── PROVIDED RECORDS
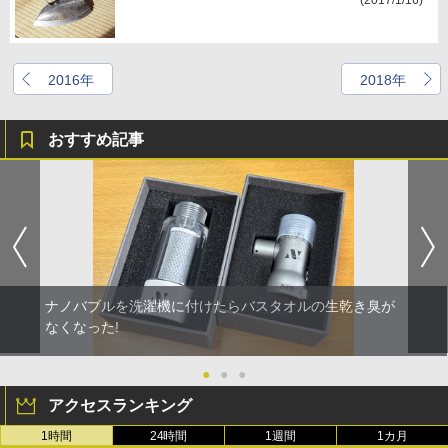
(2017/1/16)
2016年
2018年
おすすめ記事
ナノバブルを洗濯機に付けたらバスタオルの生乾き臭が
なくなった!
●
●
●
アクセスランキング
1時間
24時間
1週間
1カ月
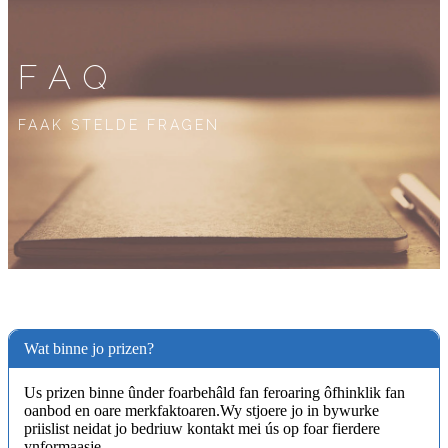
FAQ
FAAK STELDE FRAGEN
Wat binne jo prizen?
Us prizen binne ûnder foarbehâld fan feroaring ôfhinklik fan
oanbod en oare merkfaktoaren.Wy stjoere jo in bywurke
priislist neidat jo bedriuw kontakt mei ús op foar fierdere
ynformaasje.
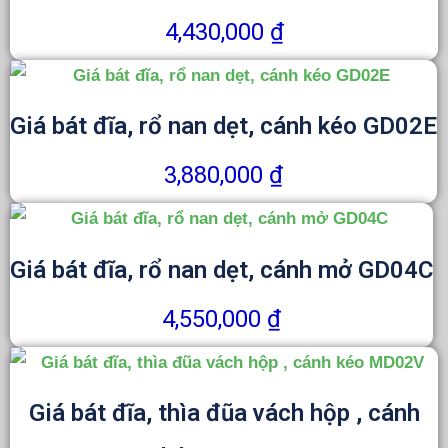
4,430,000
₫
Giá bát đĩa, rổ nan dẹt, cánh kéo GD02E
3,880,000
₫
Giá bát đĩa, rổ nan dẹt, cánh mở GD04C
4,550,000
₫
Giá bát đĩa, thìa đũa vách hộp , cánh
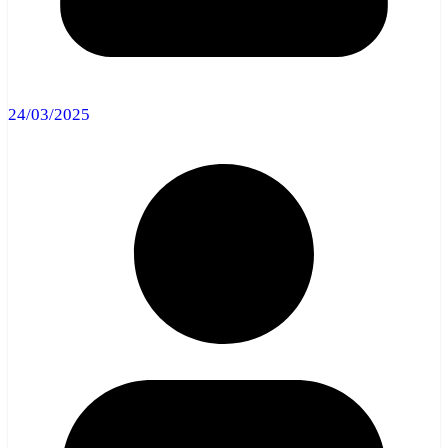
24/03/2025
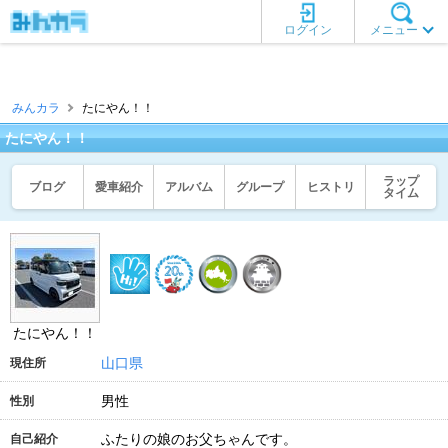
ログイン
メニュー
みんカラ
たにやん！！
たにやん！！
ラップ
ブログ
愛車紹介
アルバム
グループ
ヒストリ
タイム
たにやん！！
山口県
現住所
男性
性別
ふたりの娘のお父ちゃんです。
自己紹介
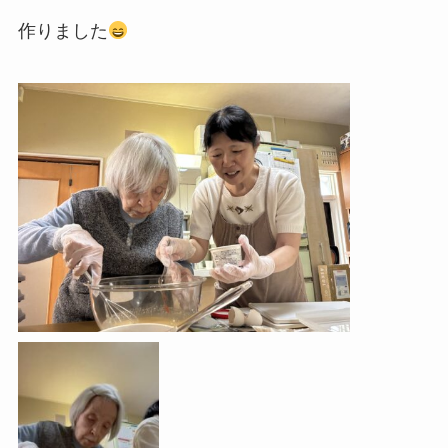
作りました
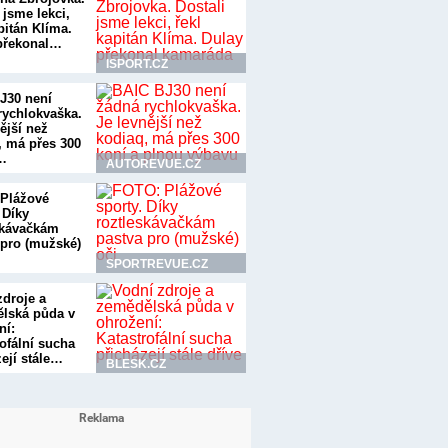
 jsme lekci,
pitán Klíma.
překonal…
ISPORT.CZ
J30 není
rychlokvaška.
ější než
, má přes 300
…
AUTOREVUE.CZ
Plážové
 Díky
skávačkám
 pro (mužské)
SPORTREVUE.CZ
zdroje a
lská půda v
ní:
ofální sucha
zejí stále…
BLESK.CZ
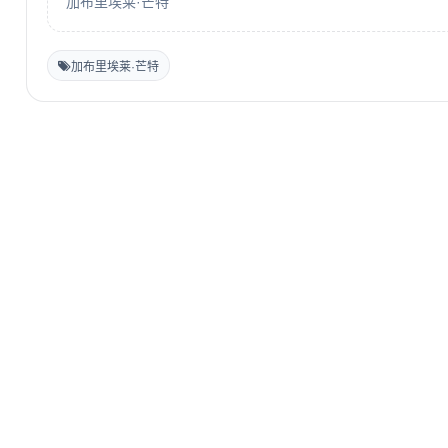
加布里埃莱·芒特
加布里埃莱·芒特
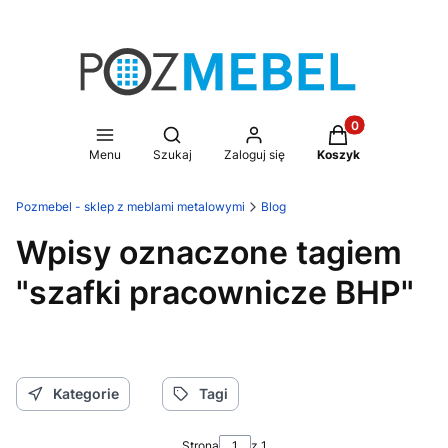
Produkty w koszy
Otwórz wyszukiwarkę
Menu
Szukaj
Zaloguj się
Koszyk
Pozmebel - sklep z meblami metalowymi
Blog
Wpisy oznaczone tagiem
"szafki pracownicze BHP"
Kategorie
Tagi
Strona
z 1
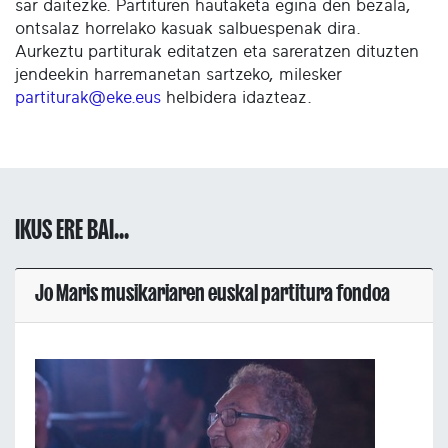
sar daitezke. Partituren hautaketa egina den bezala,
ontsalaz horrelako kasuak salbuespenak dira.
Aurkeztu partiturak editatzen eta sareratzen dituzten
jendeekin harremanetan sartzeko, milesker
partiturak@eke.eus
helbidera idazteaz.
IKUS ERE BAI...
Jo Maris musikariaren euskal partitura fondoa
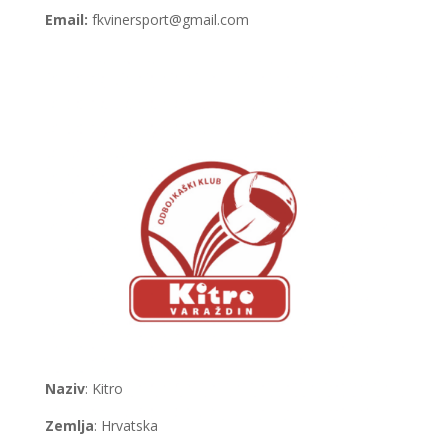
Email:
fkvinersport@gmail.com
Naziv
: Kitro
Zemlja
: Hrvatska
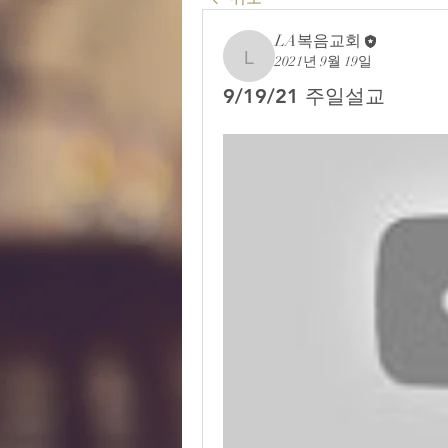
LA복음교회
2021년 9월 19일
LA복음교회
9/19/21 주일설교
────
■ **EXERCISE**
Pull every line that holds the string "cánh" out of the records.

■ **TASK ANSWER**
Giá bát đĩa, rổ nan dẹt, cánh kéo GD02E
Giá bát đĩa, rổ nan dẹt, cánh mở GD04C
Giá bát đĩa, thìa đũa vách hộp , cánh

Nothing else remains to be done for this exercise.